"""

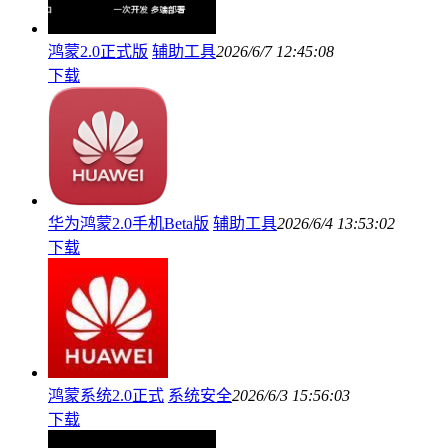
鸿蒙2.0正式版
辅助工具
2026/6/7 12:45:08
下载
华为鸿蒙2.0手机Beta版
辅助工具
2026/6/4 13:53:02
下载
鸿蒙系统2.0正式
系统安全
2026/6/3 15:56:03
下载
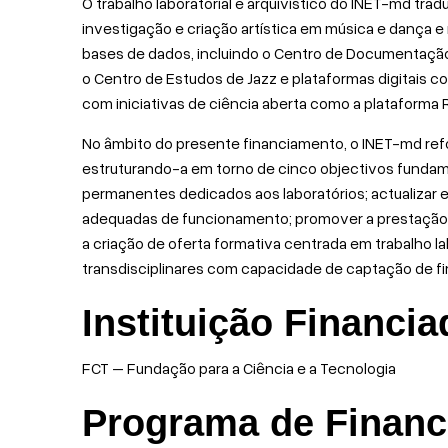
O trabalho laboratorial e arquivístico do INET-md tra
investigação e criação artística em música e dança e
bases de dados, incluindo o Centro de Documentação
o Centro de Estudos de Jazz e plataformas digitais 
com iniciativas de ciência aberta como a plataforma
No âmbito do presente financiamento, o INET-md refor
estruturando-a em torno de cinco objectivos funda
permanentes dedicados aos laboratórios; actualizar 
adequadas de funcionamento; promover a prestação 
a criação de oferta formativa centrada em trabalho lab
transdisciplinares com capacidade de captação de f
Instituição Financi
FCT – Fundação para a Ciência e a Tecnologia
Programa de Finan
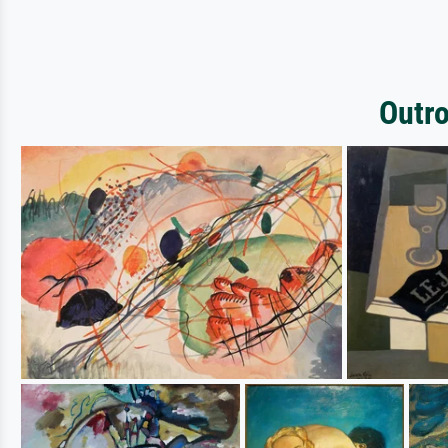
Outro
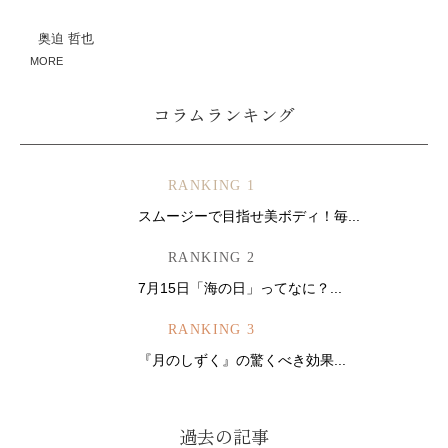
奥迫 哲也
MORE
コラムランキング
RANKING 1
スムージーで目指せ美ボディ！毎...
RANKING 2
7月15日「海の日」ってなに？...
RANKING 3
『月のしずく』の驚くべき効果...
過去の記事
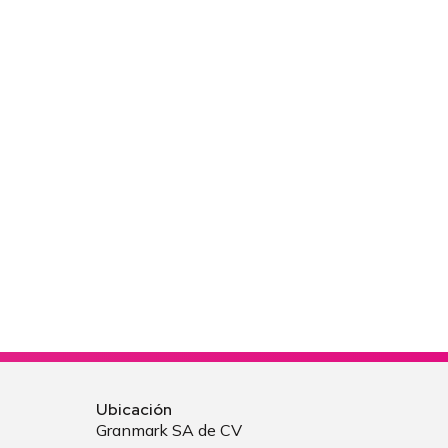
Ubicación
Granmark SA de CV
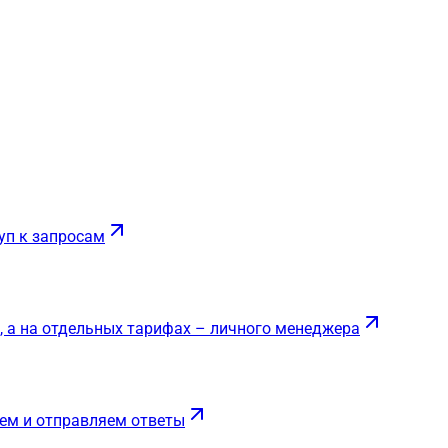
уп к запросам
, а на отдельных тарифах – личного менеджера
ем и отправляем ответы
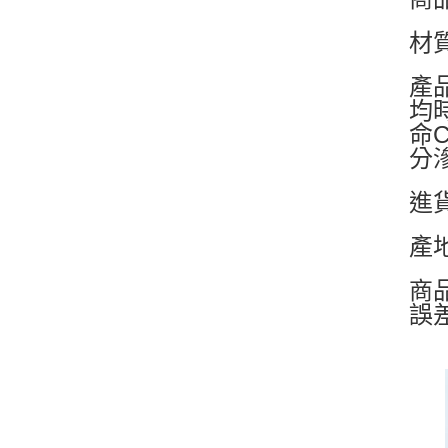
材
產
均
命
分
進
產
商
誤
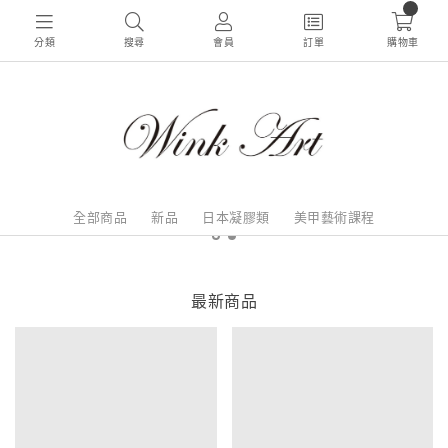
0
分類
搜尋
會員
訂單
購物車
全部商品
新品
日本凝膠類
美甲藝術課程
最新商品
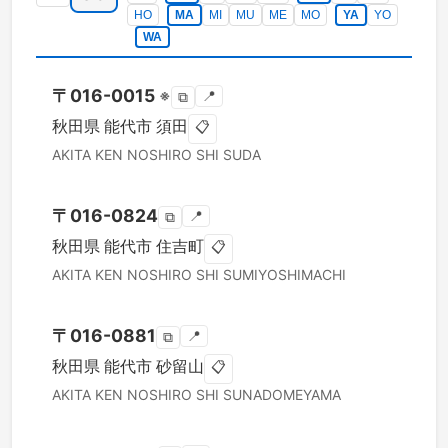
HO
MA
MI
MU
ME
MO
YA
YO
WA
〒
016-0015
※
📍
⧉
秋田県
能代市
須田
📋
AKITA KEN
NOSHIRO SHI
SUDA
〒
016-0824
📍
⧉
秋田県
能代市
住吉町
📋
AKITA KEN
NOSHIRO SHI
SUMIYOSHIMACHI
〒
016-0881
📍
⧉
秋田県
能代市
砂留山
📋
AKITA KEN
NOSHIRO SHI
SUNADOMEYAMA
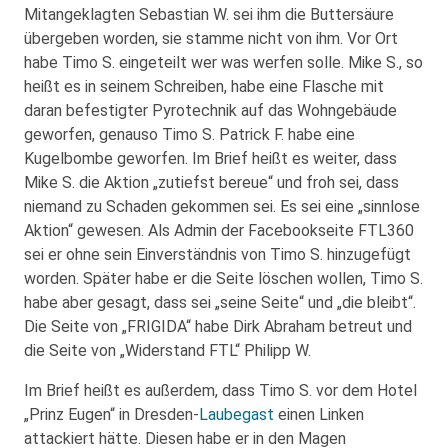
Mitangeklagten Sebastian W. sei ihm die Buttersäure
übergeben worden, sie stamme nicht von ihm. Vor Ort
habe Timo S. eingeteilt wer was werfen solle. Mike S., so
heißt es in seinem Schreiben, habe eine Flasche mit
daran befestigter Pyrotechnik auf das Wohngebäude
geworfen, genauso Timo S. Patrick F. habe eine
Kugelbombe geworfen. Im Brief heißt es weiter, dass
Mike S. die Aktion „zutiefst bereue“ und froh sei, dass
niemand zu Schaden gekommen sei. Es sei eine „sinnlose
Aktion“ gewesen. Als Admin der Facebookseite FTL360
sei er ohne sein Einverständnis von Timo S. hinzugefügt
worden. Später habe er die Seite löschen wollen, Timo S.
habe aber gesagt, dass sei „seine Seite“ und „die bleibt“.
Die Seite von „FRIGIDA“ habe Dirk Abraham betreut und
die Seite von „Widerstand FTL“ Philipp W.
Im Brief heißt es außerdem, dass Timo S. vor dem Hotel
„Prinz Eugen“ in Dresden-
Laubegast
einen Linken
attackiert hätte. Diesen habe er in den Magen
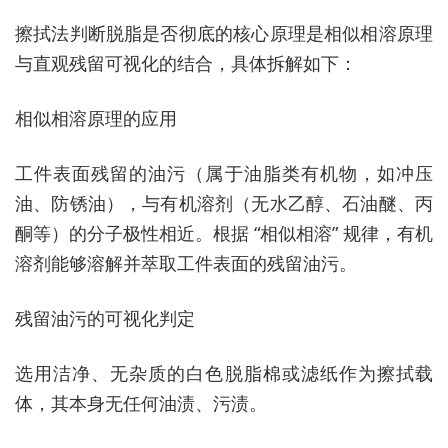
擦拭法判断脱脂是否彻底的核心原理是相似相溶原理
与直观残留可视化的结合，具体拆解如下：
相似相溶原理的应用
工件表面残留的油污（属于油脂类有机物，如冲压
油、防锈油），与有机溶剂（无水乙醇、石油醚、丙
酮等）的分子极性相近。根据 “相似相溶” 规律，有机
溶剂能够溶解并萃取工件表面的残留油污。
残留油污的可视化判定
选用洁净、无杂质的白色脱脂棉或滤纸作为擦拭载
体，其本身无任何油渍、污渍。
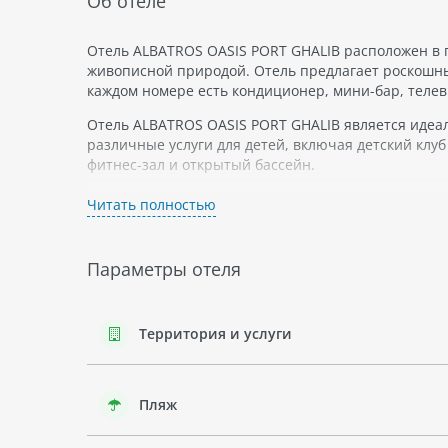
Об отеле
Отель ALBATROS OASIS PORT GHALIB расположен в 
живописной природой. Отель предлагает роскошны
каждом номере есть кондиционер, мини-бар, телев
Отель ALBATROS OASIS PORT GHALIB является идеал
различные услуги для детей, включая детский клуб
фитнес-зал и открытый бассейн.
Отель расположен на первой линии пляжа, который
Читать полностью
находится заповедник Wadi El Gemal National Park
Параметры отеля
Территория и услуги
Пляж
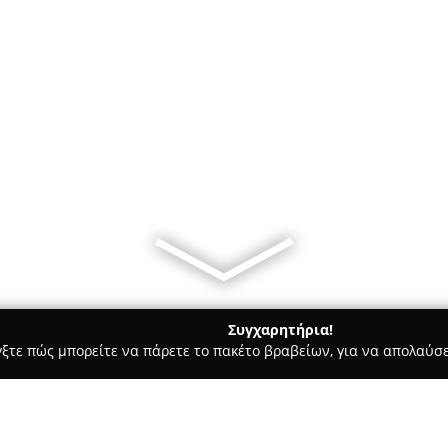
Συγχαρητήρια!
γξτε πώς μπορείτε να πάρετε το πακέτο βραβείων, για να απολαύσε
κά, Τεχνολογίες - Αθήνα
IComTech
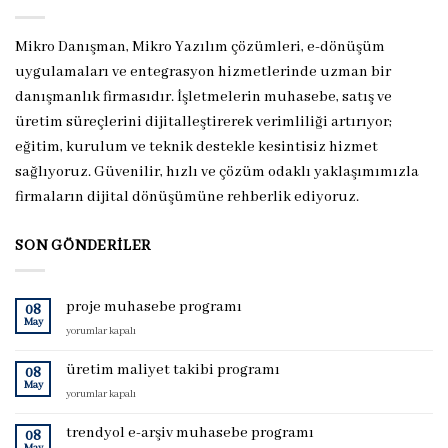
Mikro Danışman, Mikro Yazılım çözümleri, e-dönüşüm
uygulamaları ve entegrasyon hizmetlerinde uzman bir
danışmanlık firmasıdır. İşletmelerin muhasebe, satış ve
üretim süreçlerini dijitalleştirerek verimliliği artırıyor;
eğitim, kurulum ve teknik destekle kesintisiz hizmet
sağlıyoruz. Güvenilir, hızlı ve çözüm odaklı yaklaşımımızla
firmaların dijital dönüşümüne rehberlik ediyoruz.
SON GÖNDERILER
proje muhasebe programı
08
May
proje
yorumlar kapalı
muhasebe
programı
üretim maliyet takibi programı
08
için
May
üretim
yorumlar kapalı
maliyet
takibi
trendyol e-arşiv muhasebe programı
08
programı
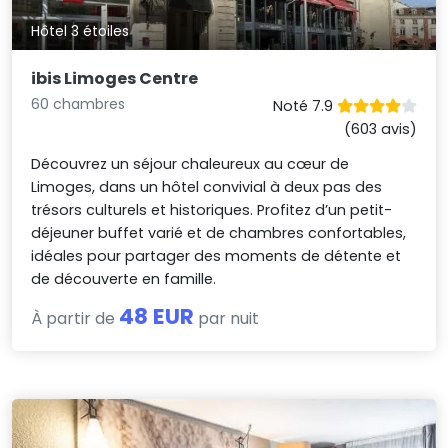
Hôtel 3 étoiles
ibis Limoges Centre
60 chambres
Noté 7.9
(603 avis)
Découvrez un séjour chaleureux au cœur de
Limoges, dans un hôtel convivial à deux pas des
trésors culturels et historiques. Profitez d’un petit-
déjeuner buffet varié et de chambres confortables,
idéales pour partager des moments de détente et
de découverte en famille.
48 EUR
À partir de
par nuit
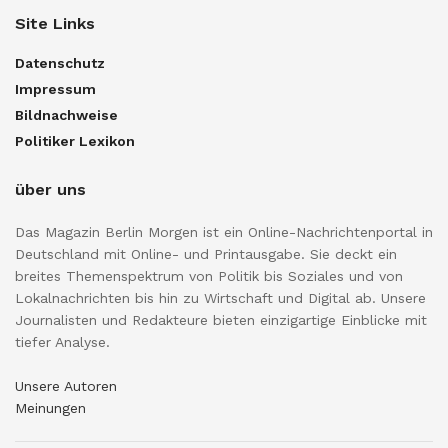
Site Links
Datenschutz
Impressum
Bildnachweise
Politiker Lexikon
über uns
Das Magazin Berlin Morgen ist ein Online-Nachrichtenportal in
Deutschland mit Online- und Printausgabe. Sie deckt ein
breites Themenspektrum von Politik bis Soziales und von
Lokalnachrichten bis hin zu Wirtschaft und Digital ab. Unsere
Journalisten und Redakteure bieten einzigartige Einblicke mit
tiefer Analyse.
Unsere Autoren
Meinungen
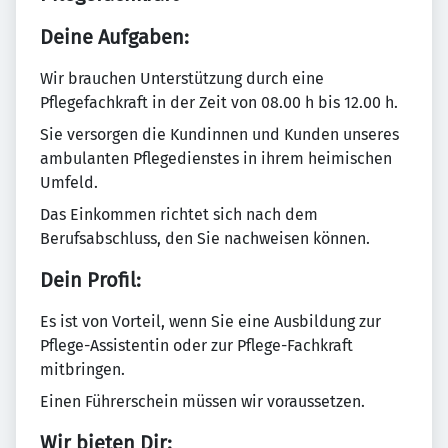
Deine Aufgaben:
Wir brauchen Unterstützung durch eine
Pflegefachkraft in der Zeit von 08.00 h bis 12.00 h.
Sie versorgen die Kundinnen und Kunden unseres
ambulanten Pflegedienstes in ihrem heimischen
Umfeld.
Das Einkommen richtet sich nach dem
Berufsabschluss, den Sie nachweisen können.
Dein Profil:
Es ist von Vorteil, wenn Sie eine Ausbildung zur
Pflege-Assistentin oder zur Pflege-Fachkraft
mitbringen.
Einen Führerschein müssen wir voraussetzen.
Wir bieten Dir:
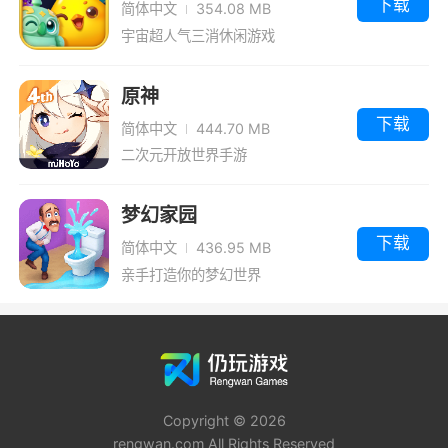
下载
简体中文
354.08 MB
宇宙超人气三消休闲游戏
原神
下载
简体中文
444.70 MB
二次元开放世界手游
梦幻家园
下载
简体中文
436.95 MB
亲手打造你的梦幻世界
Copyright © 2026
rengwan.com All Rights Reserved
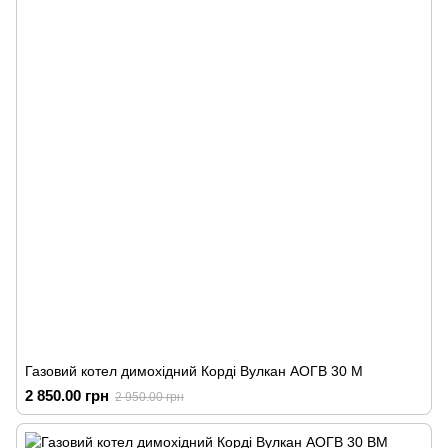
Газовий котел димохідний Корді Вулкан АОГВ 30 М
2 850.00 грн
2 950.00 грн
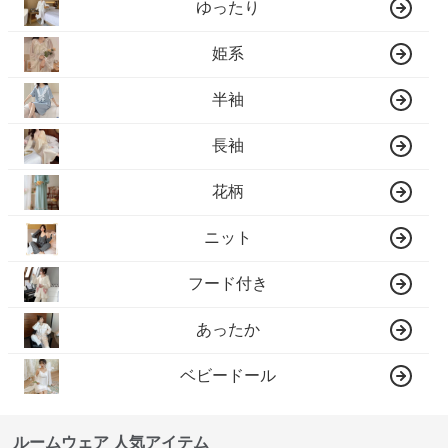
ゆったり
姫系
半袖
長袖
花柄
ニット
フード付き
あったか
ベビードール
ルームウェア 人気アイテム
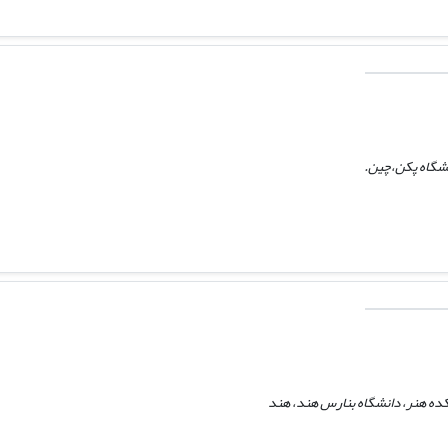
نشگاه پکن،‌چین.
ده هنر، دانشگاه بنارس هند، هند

"""

_ASSIGNMENT_
For this exercise, reproduce exactly the lines of the records above from the one with "фитнес-зал и открытый бассейн." up to and including the one with "danışmanlık firmasıdır. İşletmelerin", without pictures.

_TASK SOLUTION_
фитнес-зал и открытый бассейн.
Отель расположен на первой линии пляжа, который
Читать полностью
находится заповедник Wadi El Gemal National Park
Параметры отеля
Территория и услуги
Пляж
Συγχαρητήρια!
γξτε πώς μπορείτε να πάρετε το πακέτο βραβείων, για να απολαύσε
κά, Τεχνολογίες - Αθήνα
IComTech
Mikro Danışman, Mikro Yazılım çözümleri, e-dönüşüm
uygulamaları ve entegrasyon hizmetlerinde uzman bir
danışmanlık firmasıdır. İşletmelerin muhasebe, satış ve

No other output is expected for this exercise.